Finalmente, se permitiu fechar os olhos e respirar aliviado. Na frente do espelho, examinou o seu rosto longamente. Ele estava abominável, com uma crosta de sangue coagulado cobrindo sua pele alva. Ligou a torneira e lavou as mãos, observando o sangue diluído ir descendo pelo ralo. Precisaria de uma escovinha depois para limpar a sujeira que acumulara-se debaixo das suas unhas, mas, antes disso, queria tirar aquela roupa imunda.

Quando já estava nu, ligou o chuveiro e esperou até que a água esquentasse. Enquanto isso, pegou uma pinça dentro de uma das gavetas e retirou o pedaço de vidro do seu joelho. Jogou tudo fora: as roupas, o vidro, a pinça. O sangue nos seus próprios ferimentos já estava coagulado e ele não fez nenhum feitiço para curá-los. Seria melhor manter suas feridas para provar que ele realmente se machucara na luta, caso duvidassem da versão de legítima defesa.

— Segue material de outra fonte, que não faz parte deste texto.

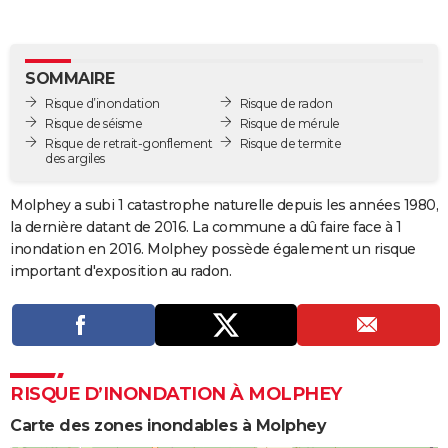
City break
Voyage de noces
Climat
Destinations
Voyage nature
Forum
+
PHOTO
GUIDES D'ACHAT
SOMMAIRE
Risque d’inondation
Risque de radon
BONS PLANS
Risque de séisme
Risque de mérule
Risque de retrait-gonflement
Risque de termite
CARTE DE VOEUX
des argiles
Carte Bonne année
Carte Pâques
Carte de Noël
Carte Saint-Valentin
Carte d'anniversaire
DICTIONNAIRE
Molphey a subi 1 catastrophe naturelle depuis les années 1980,
Biographies
Expressions
Dictionnaire
Citations
Proverbes
la dernière datant de 2016. La commune a dû faire face à 1
PROGRAMME TV
inondation en 2016. Molphey possède également un risque
COPAINS D'AVANT
important d'exposition au radon.
Se connecter
Collèges
Universités
Service militaire
S'inscrire
Lycées
Primaires
Entreprises
Avis de recherche
AVIS DE DÉCÈS
FORUM
Lifestyle
Sport
Television
Cinema
Bricolage
Culture
Auto
Voyage
RISQUE D’INONDATION À MOLPHEY
Carte des zones inondables à Molphey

Depois, quando a fumaça da água quente começou a fazer o vidro do box embaçar, Draco entrou embaixo da ducha. Fechou os olhos e levou as mãos ao cabelo, lavando-o cuidadosamente. Limpou todos os ferimentos. Com a ajuda de uma escova de dentes velha, conseguiu limpar suas unhas também. Tirou cada vestígio do sangue do seu corpo e, depois, deixou a água correr até que toda aquela sujeira tivesse descido pelo ralo.

Quando terminou o banho, sentia-se limpo. Olhou-se novamente no espelho e, agora, a única mácula na sua pele clara era o hematoma deixado pelo soco que ele levara no queixo. Logo, estaria inchado e doendo muito, mas ele não se importava.

Vestiu o roupão, amarrou-o na cintura, jogando a toalha por cima do ombro, e saiu do banheiro. Fez tudo isso com calma e com cuidado. Não teve pressa, não teve medo. Suas mãos não tremiam, suas pernas não estavam bambas e seus olhos não estavam molhados de lágrimas. Ao contrário, suas mãos estavam firmes, suas pernas, apenas um pouco cansadas e seus olhos estavam duros. Duros, cinzentos e penetrantes. Frios. Mais que frios, até. Era difícil acreditar que aqueles olhos podiam ficar tão suaves e gentis ao olhar para a sua Gina. Era quase como se ele tivesse dois pares de olhos. Mas ele não tinha. Era quase como se ele fosse duas pessoas. Mas ele não era.

Aquele era Draco Malfoy. Mal ou bem, ele havia feito naquela noite não mais do que o que havia sido criado para fazer. E, embora a sua convivência com Gina o fizesse ter uma vaga consciência de que seria natural se ele sentisse remorso, esta mesma convivência não era suficiente para efetivamente fazê-lo sentir remorso. Não. Ele não estava arrependido. Na realidade, a única coisa que sentia no momento em que saiu daquele banheiro, finalmente limpo, era prazer. Um prazer egoísta e mórbido. O prazer da vingança e da certeza de que, dali em diante, sua vida estaria novamente nas suas mãos.

Draco lamentava apenas que o outro não houvesse sofrido mais.